Katie - Disclaimer. What follows was of no use for getting the Arts Council grant because I neglected to actually send it to anyone. *facepalm*
What is "May Contain Nuts"?
Started by the drama therapist from WA&TS (Watford Assessment and Therapy Services) in May 2012, May Contain Nuts is a theatre company consisting mainly of service users. Initially there were five of us and the aforementioned drama therapist, let's call him Gerald.
Calling ourselves May Contain Nuts is a bit ingenuous in that there are definitely nuts. We guarantee nuts. We are the nuts. We are all in some way broken and trying to fix ourselves. One of the ways in which we do that is through drama.
The founding members all attended one or other of Gerald's drama therapy groups. These groups were, in every sense of the word, therapy. Allowing us to deal with emotions and themes that we struggled to get to grips with in our everyday lives. The drama that was produced in those sessions was private and ephemeral, performed only for the group and never to be repeated.
Working in this way was both hugely beneficial for the individual members, and enabled a group connection based on trust and acceptance of each other.
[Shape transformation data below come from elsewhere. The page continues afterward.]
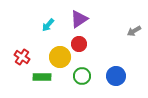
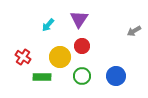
purple triangle: rotated 24 degrees counterclockwise
red circle: moved 3 px right, 2 px down
red cross: moved 1 px right
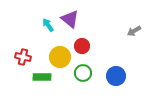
purple triangle: moved 9 px left; rotated 24 degrees counterclockwise
cyan arrow: rotated 104 degrees clockwise
red cross: rotated 21 degrees counterclockwise
green circle: moved 1 px right, 3 px up
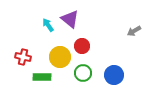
blue circle: moved 2 px left, 1 px up
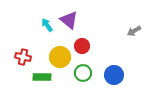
purple triangle: moved 1 px left, 1 px down
cyan arrow: moved 1 px left
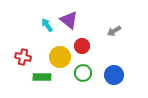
gray arrow: moved 20 px left
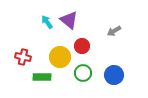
cyan arrow: moved 3 px up
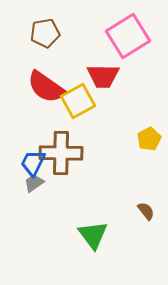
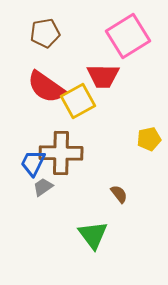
yellow pentagon: rotated 15 degrees clockwise
gray trapezoid: moved 9 px right, 4 px down
brown semicircle: moved 27 px left, 17 px up
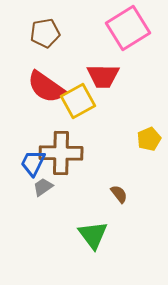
pink square: moved 8 px up
yellow pentagon: rotated 10 degrees counterclockwise
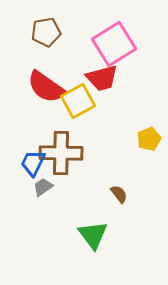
pink square: moved 14 px left, 16 px down
brown pentagon: moved 1 px right, 1 px up
red trapezoid: moved 1 px left, 2 px down; rotated 16 degrees counterclockwise
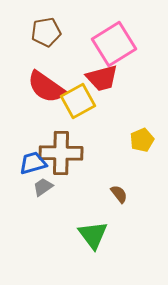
yellow pentagon: moved 7 px left, 1 px down
blue trapezoid: rotated 48 degrees clockwise
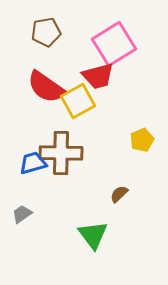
red trapezoid: moved 4 px left, 2 px up
gray trapezoid: moved 21 px left, 27 px down
brown semicircle: rotated 96 degrees counterclockwise
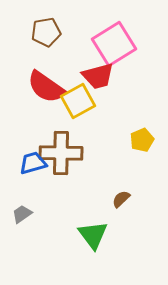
brown semicircle: moved 2 px right, 5 px down
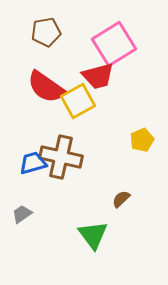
brown cross: moved 4 px down; rotated 12 degrees clockwise
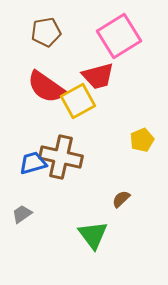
pink square: moved 5 px right, 8 px up
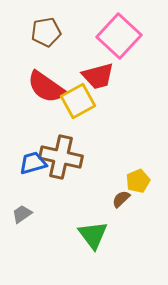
pink square: rotated 15 degrees counterclockwise
yellow pentagon: moved 4 px left, 41 px down
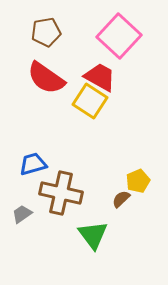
red trapezoid: moved 2 px right, 1 px down; rotated 136 degrees counterclockwise
red semicircle: moved 9 px up
yellow square: moved 12 px right; rotated 28 degrees counterclockwise
brown cross: moved 36 px down
blue trapezoid: moved 1 px down
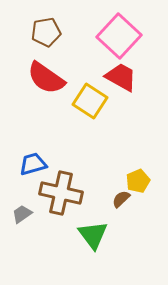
red trapezoid: moved 21 px right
I do not think Nuts could be what it is today with out that start, but it is not group drama therapy. It is a young theatre company whose purpose is to generate performance
pieces. We don't focus on our personal struggles as we had done in the therapy group, unless it is to consider how these struggles can provide insight into the work. This does not mean that Nuts does not have a therapy role, however. It is an artistic outlet. It provides structure to our weeks. It is something to look forward to and it means we leave the house at least once a week. That may not seem like much but for us, at times, that is huge. It is an escape from the struggle of our daily lives into the characters we chose to depict and it is our baby that we nurture even as it nourishes us.
So far we have worked by devising through improvisation. 2014 sees us starting to work with incorporating texts into an improvised piece that we plan to take into schools. Working with the theme of self harm, we're using our own experiences of destructive coping mechanisms to create a piece that will hopefully challenge the isolating nature of distress for the intended adolescent audience.
We're not better. Mental illnesses aren't easily cured. But we're still here, in no small part thanks to the mutual support and sense of achievement May Contain Nuts had given us. We mean to go on. We've got a lot more to say.